↓↓↓

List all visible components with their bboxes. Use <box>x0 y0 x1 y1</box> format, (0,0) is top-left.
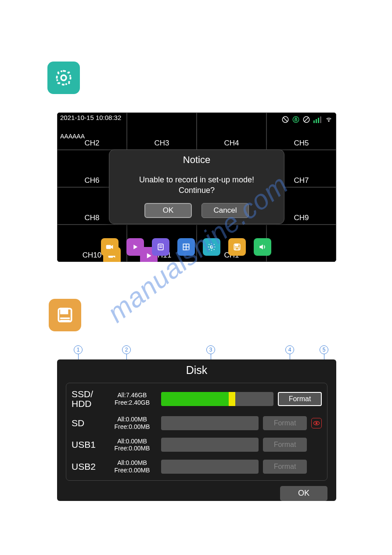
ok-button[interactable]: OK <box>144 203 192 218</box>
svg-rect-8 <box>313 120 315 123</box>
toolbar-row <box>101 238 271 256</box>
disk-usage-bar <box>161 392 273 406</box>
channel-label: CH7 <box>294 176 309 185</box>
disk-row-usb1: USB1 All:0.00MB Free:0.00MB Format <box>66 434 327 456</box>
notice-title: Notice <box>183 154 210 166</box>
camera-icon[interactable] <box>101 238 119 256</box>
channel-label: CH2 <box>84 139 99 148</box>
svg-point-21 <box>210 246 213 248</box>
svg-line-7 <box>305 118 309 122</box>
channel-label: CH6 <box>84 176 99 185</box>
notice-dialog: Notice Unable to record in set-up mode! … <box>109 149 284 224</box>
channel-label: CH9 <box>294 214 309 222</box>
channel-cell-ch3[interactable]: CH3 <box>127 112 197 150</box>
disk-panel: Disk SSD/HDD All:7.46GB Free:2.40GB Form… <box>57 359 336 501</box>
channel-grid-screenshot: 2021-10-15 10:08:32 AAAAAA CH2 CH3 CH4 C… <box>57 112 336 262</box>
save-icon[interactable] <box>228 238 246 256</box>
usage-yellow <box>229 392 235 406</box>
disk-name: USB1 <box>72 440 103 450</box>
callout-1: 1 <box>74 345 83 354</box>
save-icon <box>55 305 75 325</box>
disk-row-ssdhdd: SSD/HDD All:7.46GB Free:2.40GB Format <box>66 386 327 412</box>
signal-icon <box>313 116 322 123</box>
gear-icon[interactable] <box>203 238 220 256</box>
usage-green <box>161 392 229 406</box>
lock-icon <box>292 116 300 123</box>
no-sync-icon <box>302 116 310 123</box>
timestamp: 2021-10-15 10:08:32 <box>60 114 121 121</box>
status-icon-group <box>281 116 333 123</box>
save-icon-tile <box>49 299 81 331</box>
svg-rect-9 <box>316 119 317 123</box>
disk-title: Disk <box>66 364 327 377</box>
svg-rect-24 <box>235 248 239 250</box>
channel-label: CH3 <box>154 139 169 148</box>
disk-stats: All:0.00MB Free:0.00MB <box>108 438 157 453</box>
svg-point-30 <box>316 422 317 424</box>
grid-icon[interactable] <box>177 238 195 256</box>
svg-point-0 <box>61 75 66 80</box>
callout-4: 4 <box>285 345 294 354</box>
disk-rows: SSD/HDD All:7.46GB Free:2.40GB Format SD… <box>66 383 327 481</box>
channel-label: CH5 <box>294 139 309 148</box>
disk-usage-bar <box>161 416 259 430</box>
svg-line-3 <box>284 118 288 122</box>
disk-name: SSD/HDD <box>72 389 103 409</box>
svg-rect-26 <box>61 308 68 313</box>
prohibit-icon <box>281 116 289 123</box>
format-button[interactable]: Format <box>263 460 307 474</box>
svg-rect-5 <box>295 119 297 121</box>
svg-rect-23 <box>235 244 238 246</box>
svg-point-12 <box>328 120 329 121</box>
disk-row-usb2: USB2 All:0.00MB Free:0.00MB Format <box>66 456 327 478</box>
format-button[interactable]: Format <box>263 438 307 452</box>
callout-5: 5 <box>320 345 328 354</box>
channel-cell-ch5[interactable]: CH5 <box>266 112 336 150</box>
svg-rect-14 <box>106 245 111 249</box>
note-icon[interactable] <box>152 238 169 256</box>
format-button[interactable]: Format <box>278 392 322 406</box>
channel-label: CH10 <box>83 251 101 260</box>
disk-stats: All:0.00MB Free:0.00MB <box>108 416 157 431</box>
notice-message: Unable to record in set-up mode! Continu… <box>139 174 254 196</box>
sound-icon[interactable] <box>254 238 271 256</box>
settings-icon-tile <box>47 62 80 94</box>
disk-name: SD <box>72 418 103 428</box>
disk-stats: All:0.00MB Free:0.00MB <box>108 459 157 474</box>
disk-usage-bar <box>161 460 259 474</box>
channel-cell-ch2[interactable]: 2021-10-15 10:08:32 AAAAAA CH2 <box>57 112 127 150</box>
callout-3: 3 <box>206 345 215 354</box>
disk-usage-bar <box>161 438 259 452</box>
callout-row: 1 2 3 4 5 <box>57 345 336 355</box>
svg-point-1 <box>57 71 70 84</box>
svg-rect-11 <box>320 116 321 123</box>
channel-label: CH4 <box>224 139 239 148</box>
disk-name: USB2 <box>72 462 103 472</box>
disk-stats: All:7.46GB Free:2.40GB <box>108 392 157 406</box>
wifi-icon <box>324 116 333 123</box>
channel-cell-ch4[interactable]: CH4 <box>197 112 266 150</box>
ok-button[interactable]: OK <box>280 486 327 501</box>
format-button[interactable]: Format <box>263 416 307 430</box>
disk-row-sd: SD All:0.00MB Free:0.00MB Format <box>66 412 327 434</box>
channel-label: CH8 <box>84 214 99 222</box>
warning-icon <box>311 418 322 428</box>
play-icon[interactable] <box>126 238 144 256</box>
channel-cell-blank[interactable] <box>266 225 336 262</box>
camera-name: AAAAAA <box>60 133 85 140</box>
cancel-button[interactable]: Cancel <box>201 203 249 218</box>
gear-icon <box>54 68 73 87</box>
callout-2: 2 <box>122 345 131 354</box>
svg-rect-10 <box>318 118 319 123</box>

↑↑↑

• Problem details: For the data above, give the number of lines in which the word "stats" appears, and nothing more.

• Final answer: 4